I just finished reading Montasser al-Zayyat's The Road to Al-Qaeda: The Story of Bin Laden's Right-Hand Man.
Part biographical, part autobiographical, it's an account of Ayman al-Zawahiri's early years in the Egyptian Islamist movement as told through one of its leaders, Montasser al-Zayyat. After years in prison following the assassination of Anwar Sadat, Al-Zayyat chose a different path than Zawahiri by accepting the methodical, "quietist" approach to Islamist reform. This earned him a few choice words from Zawahiri in his 2001 memoir, Knights Under the Banner of the Prophet (available in partial, serialized translation through Dialog -- WNC, File 985). Road to Al-Qaeda is in part a response to Zawahiri's criticism.
It's a slight book (137 pages including prelims and appendices), but it offers a fascinating window into contemporary Islamist thinking. Al-Zayyat shows all the insightful, articulate self-awareness common among Islamist leaders when they're talking about themselves and other things close to their hearts. He is no intellectual slouch, proving once again, that the Islamist movement has nothing to do with academic Marxist fantasies of the poor and down trodden "rising up" in the great Revolution.

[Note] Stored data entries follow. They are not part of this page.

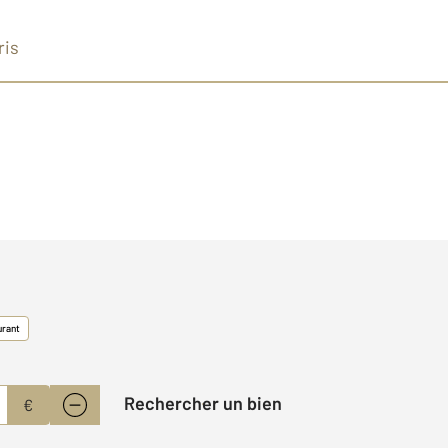
ris
urant
Rechercher un bien
€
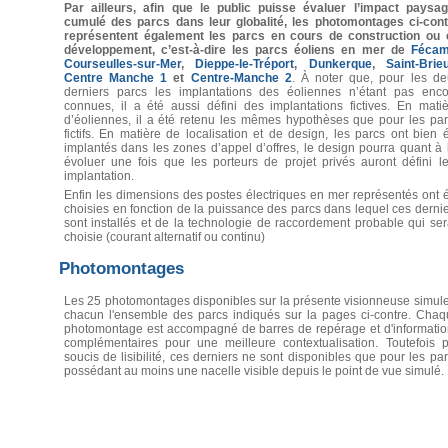
Par ailleurs, afin que le public puisse évaluer l’impact paysag
cumulé des parcs dans leur globalité, les photomontages ci-cont
représentent également les parcs en cours de construction ou 
développement, c’est-à-dire les parcs éoliens en mer de
Féca
Courseulles-sur-Mer
,
Dieppe-le-Tréport
,
Dunkerque
,
Saint-Brie
Centre Manche 1
et
Centre-Manche 2
. À noter que, pour les de
derniers parcs les implantations des éoliennes n’étant pas enco
connues, il a été aussi défini des implantations fictives. En mati
d’éoliennes, il a été retenu les mêmes hypothèses que pour les pa
fictifs. En matière de localisation et de design, les parcs ont bien 
implantés dans les zones d’appel d’offres, le design pourra quant à 
évoluer une fois que les porteurs de projet privés auront défini l
implantation.
Enfin les dimensions des postes électriques en mer représentés ont 
choisies en fonction de la puissance des parcs dans lequel ces derni
sont installés et de la technologie de raccordement probable qui ser
choisie (courant alternatif ou continu)
Photomontages
Les 25 photomontages disponibles sur la présente visionneuse simul
chacun l'ensemble des parcs indiqués sur la pages ci-contre. Chaq
photomontage est accompagné de barres de repérage et d'informatio
complémentaires pour une meilleure contextualisation. Toutefois p
soucis de lisibilité, ces derniers ne sont disponibles que pour les pa
possédant au moins une nacelle visible depuis le point de vue simulé.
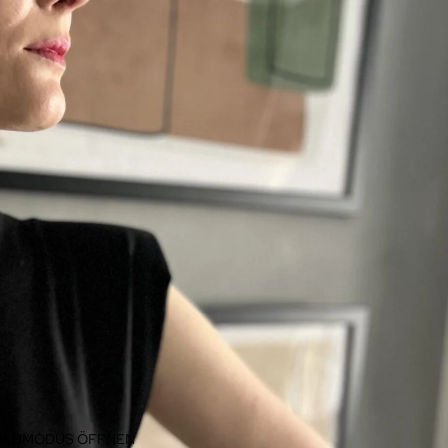
BILDMODUS ÖFFNEN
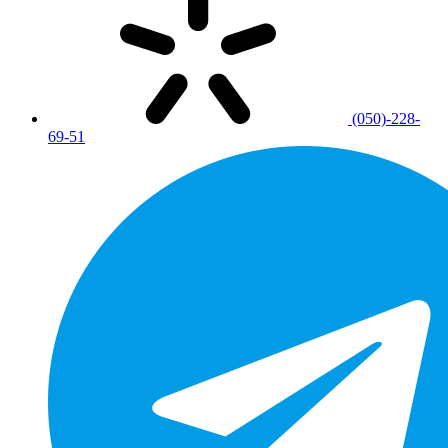
(050)-228-
69-51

You have to be prepared, however, to see the ugly side of Islamist thinking pop up here and there like an evil Jack-in-the-Box. There's the seething anti-Israel hatred, and the paranoia of particulars you come to expect from Islamists (many of whom have lived and continue to live under scrutiny of various intel and security agencies -- not without cause I might add). For example, Al-Zayyat portrays President Bush's now-infamous "crusade" line as a sign of "deeper intentions."
However, with all the rational reasoning of a man who has seen and suffered much, and has truly learned from his experiences in the "movement," al-Zayyat opens a door into the the Islamists world which is surprisingly broader and deeper than the caves along the Afghan-Pakistan border.